"""

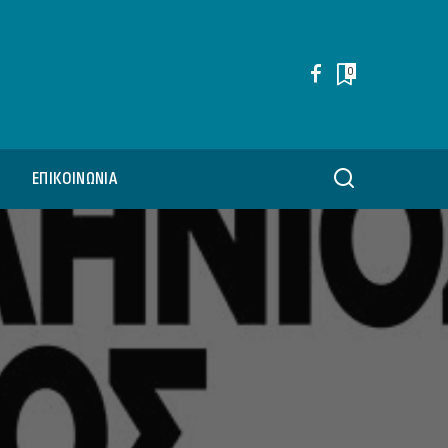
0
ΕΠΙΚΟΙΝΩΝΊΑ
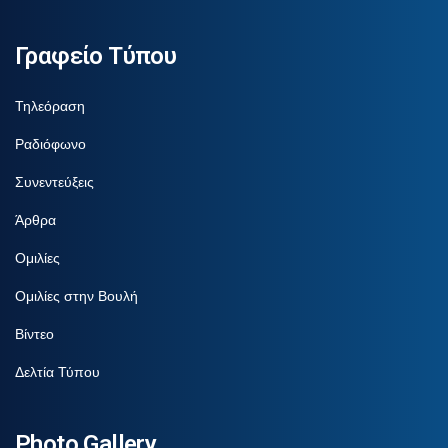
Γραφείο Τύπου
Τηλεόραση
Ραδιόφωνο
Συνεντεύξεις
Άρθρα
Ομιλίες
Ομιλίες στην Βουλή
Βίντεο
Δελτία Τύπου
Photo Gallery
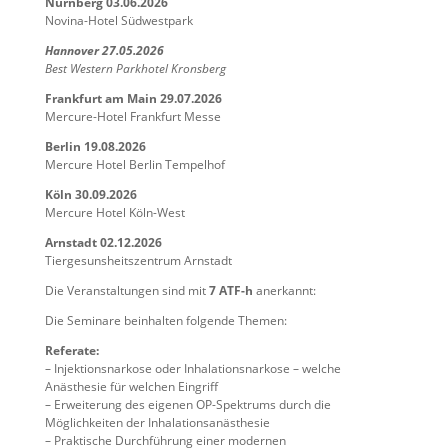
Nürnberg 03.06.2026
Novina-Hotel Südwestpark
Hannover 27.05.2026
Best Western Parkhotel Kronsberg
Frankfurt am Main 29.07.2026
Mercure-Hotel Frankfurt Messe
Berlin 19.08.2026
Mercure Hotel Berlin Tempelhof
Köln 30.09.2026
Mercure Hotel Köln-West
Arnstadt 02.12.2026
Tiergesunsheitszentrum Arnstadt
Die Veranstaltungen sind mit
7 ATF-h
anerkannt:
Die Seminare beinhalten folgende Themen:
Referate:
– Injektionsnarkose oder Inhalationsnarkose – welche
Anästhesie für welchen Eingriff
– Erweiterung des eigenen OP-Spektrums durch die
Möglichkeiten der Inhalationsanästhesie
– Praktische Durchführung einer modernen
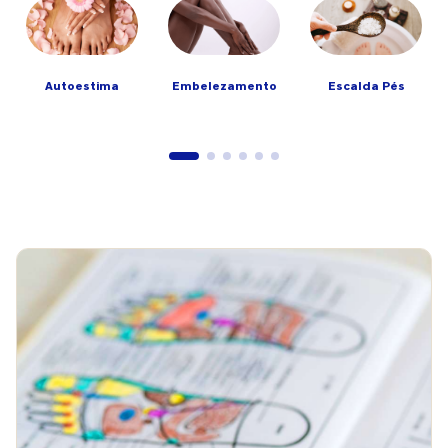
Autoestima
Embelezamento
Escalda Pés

"""
"""

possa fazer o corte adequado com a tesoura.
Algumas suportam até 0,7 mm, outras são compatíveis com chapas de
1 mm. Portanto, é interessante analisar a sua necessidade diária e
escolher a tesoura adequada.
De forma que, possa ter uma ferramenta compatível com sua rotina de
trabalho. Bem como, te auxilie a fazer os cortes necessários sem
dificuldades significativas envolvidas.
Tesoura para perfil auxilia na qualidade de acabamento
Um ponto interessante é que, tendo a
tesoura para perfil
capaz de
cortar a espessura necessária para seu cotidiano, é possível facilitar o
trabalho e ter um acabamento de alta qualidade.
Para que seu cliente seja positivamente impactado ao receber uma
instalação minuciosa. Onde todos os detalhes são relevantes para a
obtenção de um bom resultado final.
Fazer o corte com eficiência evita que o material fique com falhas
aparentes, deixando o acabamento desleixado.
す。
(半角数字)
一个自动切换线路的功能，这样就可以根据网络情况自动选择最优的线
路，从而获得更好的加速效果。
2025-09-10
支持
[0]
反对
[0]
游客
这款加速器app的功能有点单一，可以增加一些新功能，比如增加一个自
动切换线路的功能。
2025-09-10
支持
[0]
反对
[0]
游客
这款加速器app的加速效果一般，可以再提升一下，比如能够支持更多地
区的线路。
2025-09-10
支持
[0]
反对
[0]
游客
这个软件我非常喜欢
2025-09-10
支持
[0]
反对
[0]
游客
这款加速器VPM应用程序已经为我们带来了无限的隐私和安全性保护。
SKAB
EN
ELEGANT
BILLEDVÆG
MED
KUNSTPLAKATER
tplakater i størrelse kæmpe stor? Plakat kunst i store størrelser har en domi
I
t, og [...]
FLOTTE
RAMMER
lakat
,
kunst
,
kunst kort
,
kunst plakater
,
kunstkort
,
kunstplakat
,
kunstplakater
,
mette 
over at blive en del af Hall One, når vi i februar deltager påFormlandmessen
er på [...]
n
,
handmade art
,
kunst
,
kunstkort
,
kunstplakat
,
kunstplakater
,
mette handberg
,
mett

"""

- **What is required**:
Now transcribe the lines above exactly, starting at the line containing "Die Seminare beinhalten" and ending at the line containing "Escalda Pés", both lines included, pictures excluded.

- **Answer section**:
Die Seminare beinhalten folgende Themen:
Referate:
– Injektionsnarkose oder Inhalationsnarkose – welche
Anästhesie für welchen Eingriff
– Erweiterung des eigenen OP-Spektrums durch die
Möglichkeiten der Inhalationsanästhesie
– Praktische Durchführung einer modernen
Autoestima
Embelezamento
Escalda Pés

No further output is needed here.